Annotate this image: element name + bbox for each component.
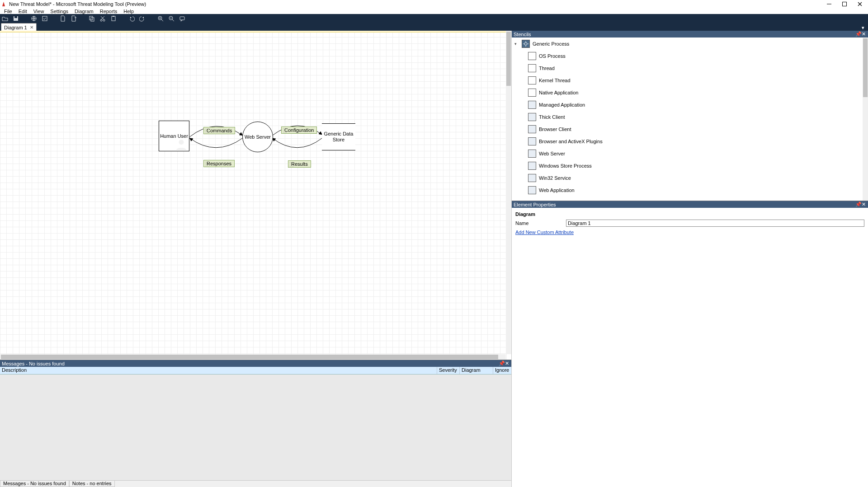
process-icon [528,76,536,84]
toolbar [0,14,868,23]
cut-icon[interactable] [99,15,106,22]
person-icon [175,138,187,150]
validate-icon[interactable] [42,15,48,22]
undo-icon[interactable] [128,15,135,22]
close-icon[interactable]: ✕ [861,201,866,207]
open-icon[interactable] [2,15,8,22]
gear-icon [522,40,530,48]
svg-rect-8 [42,16,47,21]
zoom-in-icon[interactable] [157,15,164,22]
stencil-label: Web Server [539,151,565,156]
pin-icon[interactable]: 📌 [499,361,504,366]
paste-icon[interactable] [110,15,117,22]
stencil-label: Thread [539,66,555,71]
stencil-windows-store-process[interactable]: Windows Store Process [512,159,868,172]
menu-bar: File Edit View Settings Diagram Reports … [0,8,868,14]
stencil-managed-application[interactable]: Managed Application [512,98,868,111]
canvas-horizontal-scrollbar[interactable] [0,354,506,360]
stencil-label: Web Application [539,187,575,193]
status-messages[interactable]: Messages - No issues found [0,481,69,487]
menu-diagram[interactable]: Diagram [71,9,97,14]
messages-columns: Description Severity Diagram Ignore [0,367,511,375]
menu-settings[interactable]: Settings [47,9,71,14]
svg-point-26 [179,140,184,145]
duplicate-page-icon[interactable] [71,15,77,22]
stencil-win32-service[interactable]: Win32 Service [512,172,868,184]
store-icon [528,162,536,170]
node-label: Web Server [245,134,271,140]
feedback-icon[interactable] [179,15,185,22]
stencil-label: Browser Client [539,126,571,132]
svg-point-13 [103,19,105,21]
stencil-label: Generic Process [533,41,569,47]
web-server-icon [528,150,536,158]
col-diagram[interactable]: Diagram [460,367,493,374]
add-custom-attribute-link[interactable]: Add New Custom Attribute [515,229,574,235]
stencil-browser-client[interactable]: Browser Client [512,123,868,135]
diagram-canvas[interactable]: Human User Web Server Generic Data Store… [0,31,511,360]
canvas-vertical-scrollbar[interactable] [506,31,511,354]
browser-icon [528,125,536,133]
redo-icon[interactable] [139,15,146,22]
pin-icon[interactable]: 📌 [855,31,861,37]
svg-rect-16 [112,16,115,21]
stencils-title: Stencils [514,32,531,37]
menu-file[interactable]: File [1,9,15,14]
new-page-icon[interactable] [60,15,66,22]
stencil-thread[interactable]: Thread [512,62,868,74]
name-input[interactable] [566,220,864,227]
stencil-web-server[interactable]: Web Server [512,147,868,159]
element-properties-title: Element Properties [514,202,556,207]
messages-title: Messages - No issues found [2,361,65,366]
node-human-user[interactable]: Human User [159,121,189,151]
status-notes[interactable]: Notes - no entries [69,481,115,487]
flow-responses[interactable]: Responses [203,160,235,167]
save-icon[interactable] [13,15,19,22]
menu-reports[interactable]: Reports [97,9,121,14]
stencil-kernel-thread[interactable]: Kernel Thread [512,74,868,86]
stencil-native-application[interactable]: Native Application [512,86,868,98]
stencil-label: Win32 Service [539,175,571,181]
flow-commands[interactable]: Commands [203,127,235,134]
stencils-tree[interactable]: ▾ Generic Process OS Process Thread Kern… [512,37,868,201]
flow-configuration[interactable]: Configuration [281,126,317,134]
node-web-server[interactable]: Web Server [242,122,273,152]
copy-icon[interactable] [89,15,95,22]
stencil-web-application[interactable]: Web Application [512,184,868,196]
minimize-button[interactable] [826,1,833,7]
menu-help[interactable]: Help [120,9,137,14]
close-button[interactable] [856,1,863,7]
stencil-label: Windows Store Process [539,163,592,169]
svg-rect-25 [180,17,184,20]
stencil-generic-process[interactable]: ▾ Generic Process [512,37,868,50]
col-description[interactable]: Description [0,367,437,374]
tab-close-icon[interactable]: ✕ [30,25,33,30]
pin-icon[interactable]: 📌 [855,201,861,207]
node-label: Generic Data Store [324,131,354,143]
stencils-scrollbar[interactable] [863,37,868,201]
stencils-header: Stencils 📌 ✕ [512,31,868,37]
col-severity[interactable]: Severity [437,367,460,374]
tab-diagram-1[interactable]: Diagram 1 ✕ [1,23,37,31]
close-icon[interactable]: ✕ [504,361,509,366]
zoom-out-icon[interactable] [168,15,175,22]
maximize-button[interactable] [841,1,848,7]
menu-view[interactable]: View [30,9,47,14]
diagram-tabstrip: Diagram 1 ✕ ▾ [0,23,868,31]
tabstrip-dropdown-icon[interactable]: ▾ [860,24,866,31]
svg-line-23 [172,19,174,21]
stencil-browser-activex[interactable]: Browser and ActiveX Plugins [512,135,868,147]
svg-rect-5 [14,16,17,18]
flow-results[interactable]: Results [288,160,311,168]
stencil-os-process[interactable]: OS Process [512,50,868,62]
node-data-store[interactable]: Generic Data Store [322,123,355,150]
title-bar: New Threat Model* - Microsoft Threat Mod… [0,0,868,8]
close-icon[interactable]: ✕ [861,31,866,37]
stencil-label: OS Process [539,53,566,59]
tree-toggle-icon[interactable]: ▾ [514,42,519,46]
stencil-thick-client[interactable]: Thick Client [512,111,868,123]
process-icon [528,89,536,97]
menu-edit[interactable]: Edit [15,9,30,14]
web-icon[interactable] [31,15,37,22]
col-ignore[interactable]: Ignore [493,367,511,374]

### Goal of the exercise
Exact copy, no pictures: write out all the records above.

### Worked solution
Annotate this image: element name + bbox for each component.
process-icon [528,76,536,84]
toolbar [0,14,868,23]
cut-icon[interactable] [99,15,106,22]
person-icon [175,138,187,150]
validate-icon[interactable] [42,15,48,22]
undo-icon[interactable] [128,15,135,22]
close-icon[interactable]: ✕ [861,201,866,207]
open-icon[interactable] [2,15,8,22]
gear-icon [522,40,530,48]
svg-rect-8 [42,16,47,21]
zoom-in-icon[interactable] [157,15,164,22]
stencil-label: Web Server [539,151,565,156]
pin-icon[interactable]: 📌 [499,361,504,366]
paste-icon[interactable] [110,15,117,22]
stencil-label: Thread [539,66,555,71]
stencil-windows-store-process[interactable]: Windows Store Process [512,159,868,172]
menu-bar: File Edit View Settings Diagram Reports … [0,8,868,14]
stencil-managed-application[interactable]: Managed Application [512,98,868,111]
canvas-horizontal-scrollbar[interactable] [0,354,506,360]
stencil-label: Web Application [539,187,575,193]
status-messages[interactable]: Messages - No issues found [0,481,69,487]
menu-diagram[interactable]: Diagram [71,9,97,14]
messages-columns: Description Severity Diagram Ignore [0,367,511,375]
menu-settings[interactable]: Settings [47,9,71,14]
svg-point-26 [179,140,184,145]
duplicate-page-icon[interactable] [71,15,77,22]
stencil-win32-service[interactable]: Win32 Service [512,172,868,184]
store-icon [528,162,536,170]
node-label: Web Server [245,134,271,140]
feedback-icon[interactable] [179,15,185,22]
stencil-label: Browser Client [539,126,571,132]
svg-point-13 [103,19,105,21]
stencil-label: Generic Process [533,41,569,47]
web-server-icon [528,150,536,158]
col-diagram[interactable]: Diagram [460,367,493,374]
add-custom-attribute-link[interactable]: Add New Custom Attribute [515,229,574,235]
stencil-browser-client[interactable]: Browser Client [512,123,868,135]
diagram-canvas[interactable]: Human User Web Server Generic Data Store… [0,31,511,360]
canvas-vertical-scrollbar[interactable] [506,31,511,354]
browser-icon [528,125,536,133]
redo-icon[interactable] [139,15,146,22]
pin-icon[interactable]: 📌 [855,31,861,37]
svg-rect-16 [112,16,115,21]
stencils-title: Stencils [514,32,531,37]
menu-file[interactable]: File [1,9,15,14]
new-page-icon[interactable] [60,15,66,22]
stencil-thread[interactable]: Thread [512,62,868,74]
name-input[interactable] [566,220,864,227]
stencil-web-server[interactable]: Web Server [512,147,868,159]
element-properties-title: Element Properties [514,202,556,207]
messages-title: Messages - No issues found [2,361,65,366]
node-human-user[interactable]: Human User [159,121,189,151]
status-notes[interactable]: Notes - no entries [69,481,115,487]
flow-responses[interactable]: Responses [203,160,235,167]
save-icon[interactable] [13,15,19,22]
menu-reports[interactable]: Reports [97,9,121,14]
stencil-kernel-thread[interactable]: Kernel Thread [512,74,868,86]
stencil-native-application[interactable]: Native Application [512,86,868,98]
stencil-label: Win32 Service [539,175,571,181]
flow-commands[interactable]: Commands [203,127,235,134]
stencils-tree[interactable]: ▾ Generic Process OS Process Thread Kern… [512,37,868,201]
flow-configuration[interactable]: Configuration [281,126,317,134]
node-web-server[interactable]: Web Server [242,122,273,152]
copy-icon[interactable] [89,15,95,22]
stencil-web-application[interactable]: Web Application [512,184,868,196]
minimize-button[interactable] [826,1,833,7]
menu-help[interactable]: Help [120,9,137,14]
close-button[interactable] [856,1,863,7]
stencil-label: Windows Store Process [539,163,592,169]
svg-rect-25 [180,17,184,20]
stencil-generic-process[interactable]: ▾ Generic Process [512,37,868,50]
col-description[interactable]: Description [0,367,437,374]
tab-close-icon[interactable]: ✕ [30,25,33,30]
pin-icon[interactable]: 📌 [855,201,861,207]
node-label: Generic Data Store [324,131,354,143]
stencils-scrollbar[interactable] [863,37,868,201]
stencils-header: Stencils 📌 ✕ [512,31,868,37]
col-severity[interactable]: Severity [437,367,460,374]
tab-diagram-1[interactable]: Diagram 1 ✕ [1,23,37,31]
close-icon[interactable]: ✕ [504,361,509,366]
zoom-out-icon[interactable] [168,15,175,22]
maximize-button[interactable] [841,1,848,7]
menu-view[interactable]: View [30,9,47,14]
diagram-tabstrip: Diagram 1 ✕ ▾ [0,23,868,31]
tabstrip-dropdown-icon[interactable]: ▾ [860,24,866,31]
svg-line-23 [172,19,174,21]
stencil-browser-activex[interactable]: Browser and ActiveX Plugins [512,135,868,147]
svg-rect-5 [14,16,17,18]
flow-results[interactable]: Results [288,160,311,168]
stencil-os-process[interactable]: OS Process [512,50,868,62]
node-data-store[interactable]: Generic Data Store [322,123,355,150]
title-bar: New Threat Model* - Microsoft Threat Mod… [0,0,868,8]
close-icon[interactable]: ✕ [861,31,866,37]
stencil-label: OS Process [539,53,566,59]
tree-toggle-icon[interactable]: ▾ [514,42,519,46]
stencil-thick-client[interactable]: Thick Client [512,111,868,123]
process-icon [528,89,536,97]
menu-edit[interactable]: Edit [15,9,30,14]
web-icon[interactable] [31,15,37,22]
col-ignore[interactable]: Ignore [493,367,511,374]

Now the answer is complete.